There are old maps that were drawn by those important men who lived a long time ago in Nantucket. The maps show these entire United States, and Nantucket encompasses most of the land East of the Mississippi. There are other states and territories on the map, but the map shows Nantucket, large and proud, bigger itself than any other state or territory drawn. This phenomenon occurred because at the time, Nantucket was the center of that particular artists world, and since it was the center, every other geographic location was unimportant and insignificant.
Lest you think this was purely an old timey phenomenon, if you were to ask someone who lives in San Francisco to draw a map of these Unites States, the map might look somewhat similar in skewed proportion to those Nantucket maps of old. San Francisco would be large, California would be huge. On the other Coast, New York would be gigantic. In the middle, some insignificant states wedged in, the collection of which would barely add up to the size of San Francisco.

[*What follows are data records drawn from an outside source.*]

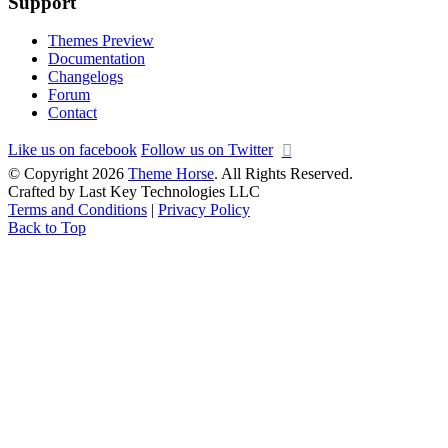
Support
Themes Preview
Documentation
Changelogs
Forum
Contact
Like us on facebook
Follow us on Twitter
© Copyright 2026
Theme Horse
. All Rights Reserved.
Crafted by Last Key Technologies LLC
Terms and Conditions
|
Privacy Policy
Back to Top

Since I am from Wisconsin, and swell with pride at the mere mention of my home state, I would draw my own map. In that map, Wisconsin would make up the entire Midwest, with small allowances made for Chicago, and a small misshapen glove the size of Lake Geneva representing Michigan. The coasts would exist in thin little strips, perhaps the Pacific coast appearing as the size of Fontana, and the Atlantic Coast the size of Williams Bay.
On Friday night, on what was night one of a most epic wedding celebration, I stood near the dance floor, because near is as close to any such floor as I will ever get, and a man who also eschewed the dance walked over to me and we began the sorts of conversation that people have on and near these floors. We shouted at each other, as loudly as possible, while waiving our arms to enhance the communication, and carried on a conversation that likely neither of us clearly heard. He was from San Francisco, and he had never been to Lake Geneva. He asked about the lake, about why it is what it is, and what it is that made this elaborate wedding weekend take place here, of all the other important places that the bride and groom could have chosen.
I yelled back something about the size of the lake, the clarity of the water, the depth. I told him it was near Chicago, but not too near. I told him that it’s just the place to be, and that, was that. There was nothing else I could scream, nothing else that would make sense. He looked bemused, in the way that someone from California would look at someone from Williams Bay, because California is so much more important than Williams Bay and to ever suggest an alternative is to be naive and small minded. We parted ways so I could scream in the ear of someone else.
The next night, at the Lake Geneva Country Club, while the dancing was occurring and while I was watching, this same guy made his way towards me. We screamed at each other to indicate a Hello, and then he shook his head. He didn’t say much this time, and I didn’t scream much back. He just said, I get it now. He had spent 24 hours in Lake Geneva, attending a pre-wedding lakeside dinner. Attending a lakeside wedding before boating to a lakeside reception at a venerable old club. It didn’t take more than that, and a guy from California told a kid from Williams Bay that he had seen all he needed to see, and now he understood.